Fingers fly over phones throughout the region, sending updates to friends and family. Helena Hutt is snowbound on her scenic Hutt Valley hill. She bundled her children up and sent them outside, after calling their school. “There’s lots of clean snow on the cars, darlings, you could make a snowman!” Fortuitously, they take up the suggestion. The cars will be cleaned off soon.
With her phone and laptop, she soon learns that everyone else is jealous of her. “Sooo lucky, we’re at work.” “No office closings downtown, just soggy here.” “Trapped but in Karori, black ice, kids going mental.”
She peeks into her husband Henry’s study. “Want some tea, pet?”
Henry looks up from his spreadsheet. “Thanks, love.” He couldn’t make it to the plant today, but most of the staff are in. They need to get paid, the floor foreman says, to pay the heating bills at home. Manufacturing has been reeling in New Zealand this year. First he had to put on more capacity after his rival got shut down in the Christchurch quakes – not bad to crush them at last, but not the way he’d wanted to do it. Then the high NZ dollar has been hammering their profit margin. There won’t be a shopping-and-sports trip to Melbourne for the family this spring. Orders in New Zealand, he knows, will come to a halt before the election in November. Why? He’s got no idea, but it happens every time. And now this snow is mucking up his shipping.

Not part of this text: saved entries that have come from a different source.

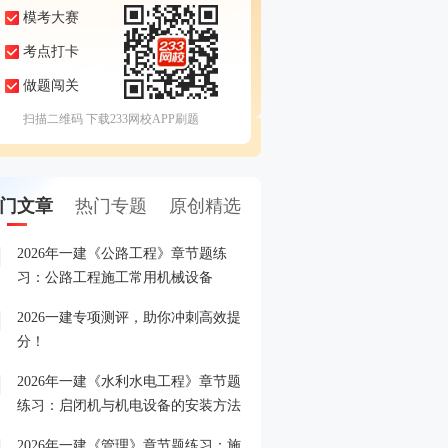
模考大赛
考点打卡
做题闯关
扫描二维码 下载233网校APP刷题
门文章
热门专题
原创精选
2026年一建《公路工程》章节题练
2026一建专项测评，助你
1
习：公路工程施工常用机械设备
分！
2026一建专项测评，助你冲刺高效提
26一级建造师考试准考证
2
分！
2026年一建《水利水电工程》章节题
2026年一级建造师报名入
3
练习：启闭机与机电设备的安装方法
入>>
2026年一建《管理》章节题练习：施
重磅！2026年一级建造师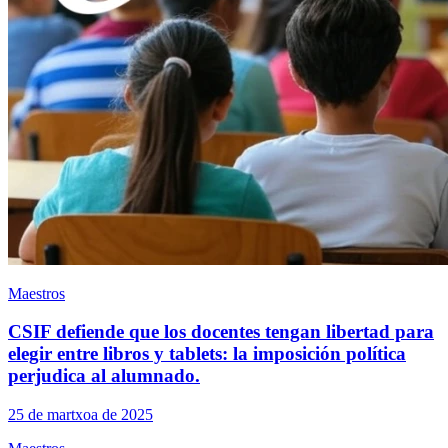
Maestros
CSIF defiende que los docentes tengan libertad para
elegir entre libros y tablets: la imposición política
perjudica al alumnado.
25 de martxoa de 2025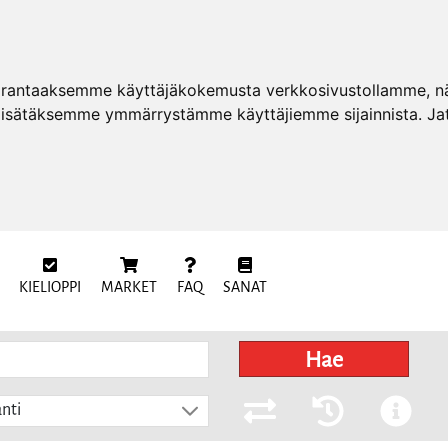
arantaaksemme käyttäjäkokemusta verkkosivustollamme, näy
 lisätäksemme ymmärrystämme käyttäjiemme sijainnista. Ja
KIELIOPPI
MARKET
FAQ
SANAT
Hae
nti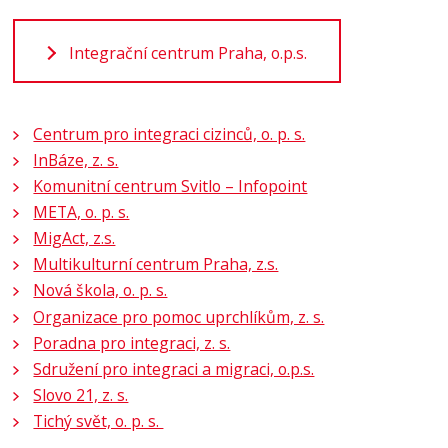
Integrační centrum Praha, o.p.s.
Centrum pro integraci cizinců, o. p. s.
InBáze, z. s.
Komunitní centrum Svitlo – Infopoint
META, o. p. s.
MigAct, z.s.
Multikulturní centrum Praha, z.s.
Nová škola, o. p. s.
Organizace pro pomoc uprchlíkům, z. s.
Poradna pro integraci, z. s.
Sdružení pro integraci a migraci, o.p.s.
Slovo 21, z. s.
Tichý svět, o. p. s.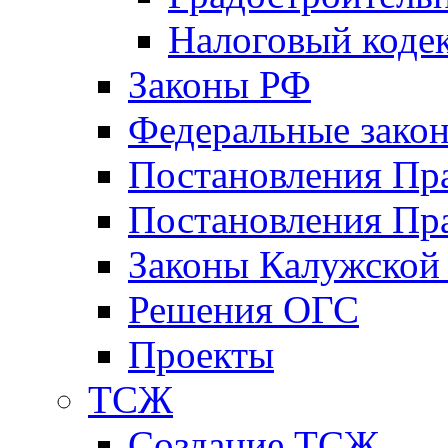
Налоговый коде
Законы РФ
Федеральные зако
Постановления Пр
Постановления Пра
Законы Калужской
Решения ОГС
Проекты
ТСЖ
Создание ТСЖ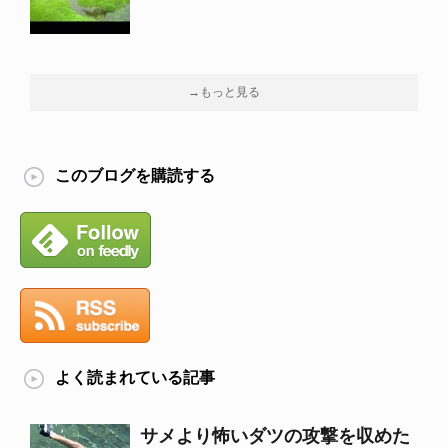
→もっと見る
このブログを購読する
よく読まれている記事
サメより怖いダツの攻撃を収めた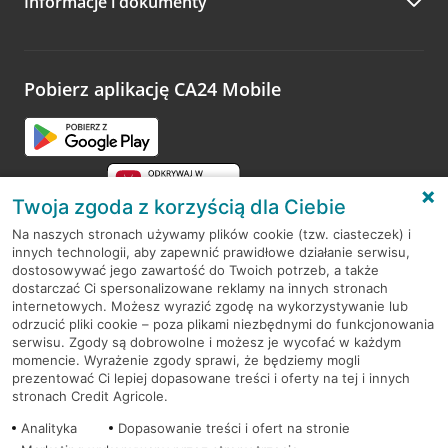
Informacje i dokumenty
Zachęcamy do podzielenia się z nami opinią o wizycie.
Wystarczy przejść na stronę
Oceń wizytę
, wyszukać
odwiedzoną placówkę i wypełnić formularz w ramach
platformy Profil Firmy w Google. Dziękujemy za wszystkie
opinie.
Pobierz aplikację CA24 Mobile
Przejdź do pytania
Twoja zgoda z korzyścią dla Ciebie
Na naszych stronach używamy plików cookie (tzw. ciasteczek) i
innych technologii, aby zapewnić prawidłowe działanie serwisu,
RODO
dostosowywać jego zawartość do Twoich potrzeb, a także
dostarczać Ci spersonalizowane reklamy na innych stronach
Regulamin serwisu
internetowych. Możesz wyrazić zgodę na wykorzystywanie lub
odrzucić pliki cookie – poza plikami niezbędnymi do funkcjonowania
Mapa serwisu
serwisu. Zgody są dobrowolne i możesz je wycofać w każdym
momencie. Wyrażenie zgody sprawi, że będziemy mogli
Polityka
Cookies
prezentować Ci lepiej dopasowane treści i oferty na tej i innych
stronach Credit Agricole.
Polityka prywatności
Analityka
Dopasowanie treści i ofert na stronie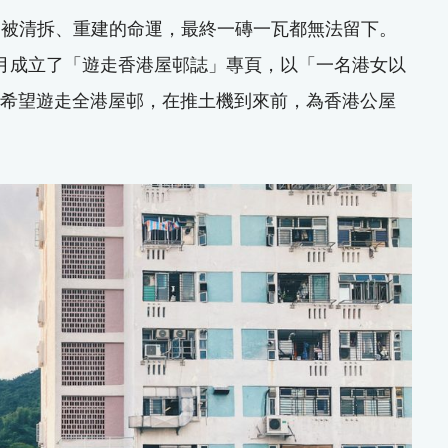
逃被清拆、重建的命運，最終一磚一瓦都無法留下。
2 年 6 月成立了「遊走香港屋邨誌」專頁，以「一名港女以
居，希望遊走全港屋邨，在推土機到來前，為香港公屋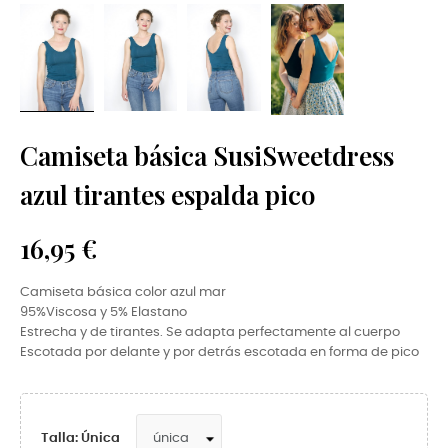
Camiseta básica SusiSweetdress
azul tirantes espalda pico
16,95 €
Camiseta básica color azul mar
95%Viscosa
y
5% Elastano
Estrecha y de tirantes. Se adapta perfectamente al cuerpo
Escotada por delante y por detrás escotada en forma de pico
Talla: Única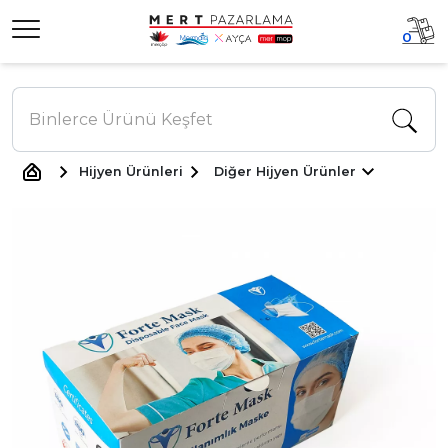
0
Hijyen Ürünleri
Diğer Hijyen Ürünler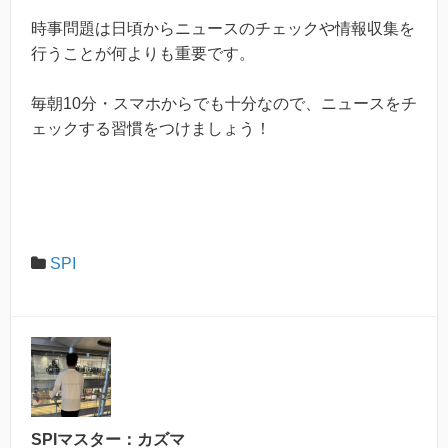
時事問題は日頃からニュースのチェックや情報収集を
行うことが何よりも重要です。
毎朝10分・スマホからでも十分なので、ニュースをチ
ェックする習慣をつけましょう！
SPI
SPIマスター：カズマ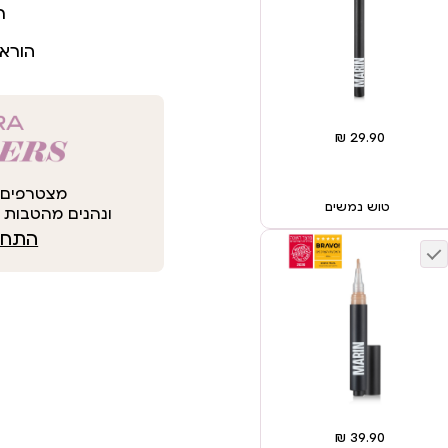
ר
הורא
מצטרפים 
טוש נמשים
ונהנים מהטבות י
התחבר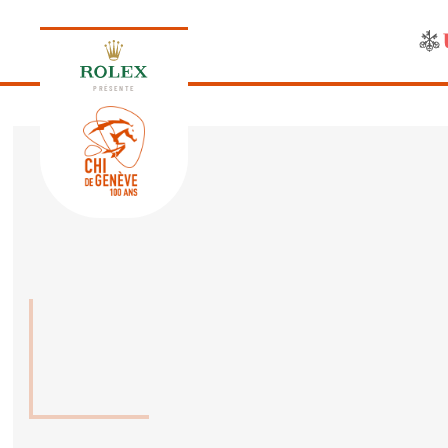
PRÉSENTE
ÉDITION 2026
PROGRAMME
NEWS
NEWS
Jeudi, 17 Septembre 2026
VIP
VIP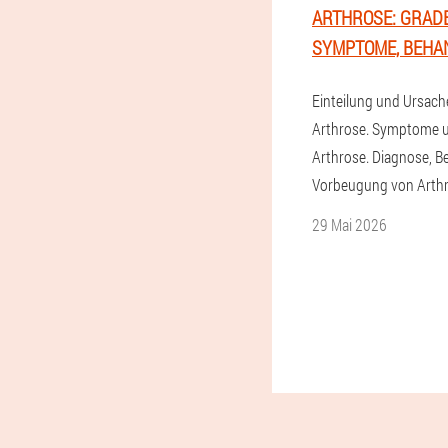
ARTHROSE: GRADE
SYMPTOME, BEHA
Einteilung und Ursach
Arthrose. Symptome u
Arthrose. Diagnose, 
Vorbeugung von Arthr
29 Mai 2026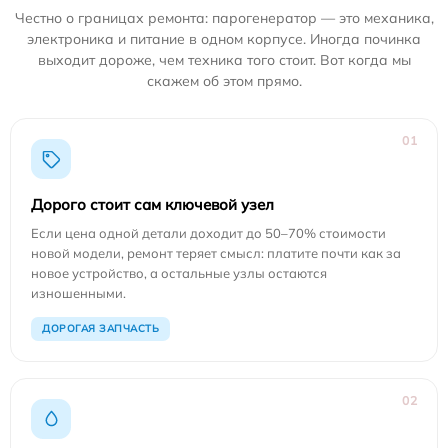
Честно о границах ремонта: парогенератор — это механика,
электроника и питание в одном корпусе. Иногда починка
выходит дороже, чем техника того стоит. Вот когда мы
скажем об этом прямо.
01
Дорого стоит сам ключевой узел
Если цена одной детали доходит до 50–70% стоимости
новой модели, ремонт теряет смысл: платите почти как за
новое устройство, а остальные узлы остаются
изношенными.
ДОРОГАЯ ЗАПЧАСТЬ
02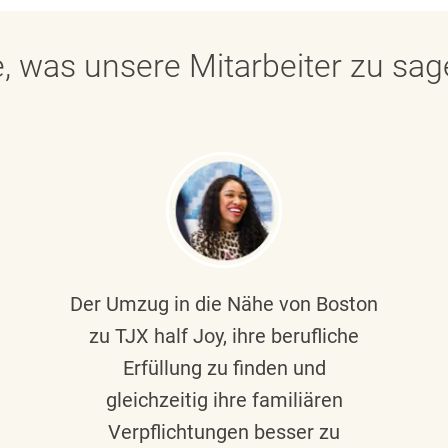
, was unsere Mitarbeiter zu sa
Der Umzug in die Nähe von Boston
zu TJX half Joy, ihre berufliche
Erfüllung zu finden und
gleichzeitig ihre familiären
Verpflichtungen besser zu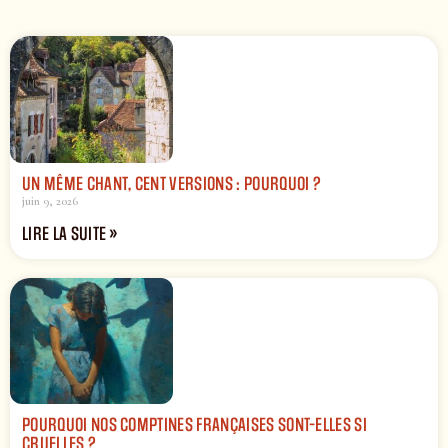
UN MÊME CHANT, CENT VERSIONS : POURQUOI ?
juin 9, 2026
LIRE LA SUITE »
POURQUOI NOS COMPTINES FRANÇAISES SONT-ELLES SI
CRUELLES ?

Outside, they can hear the children laughing. “Mummy! Daddy! We did it! We made a snowman!”
Together, they go outside to see. The snowman is a meter high, half-melting already in the hail. The children, unused to snow, did not discriminate between the clean snow on the car and the dirty snow on the driveway, so he is rather muddy, for a snowman. Still, Henry beams as much as the kids do, and goes to get his camera.
hurray!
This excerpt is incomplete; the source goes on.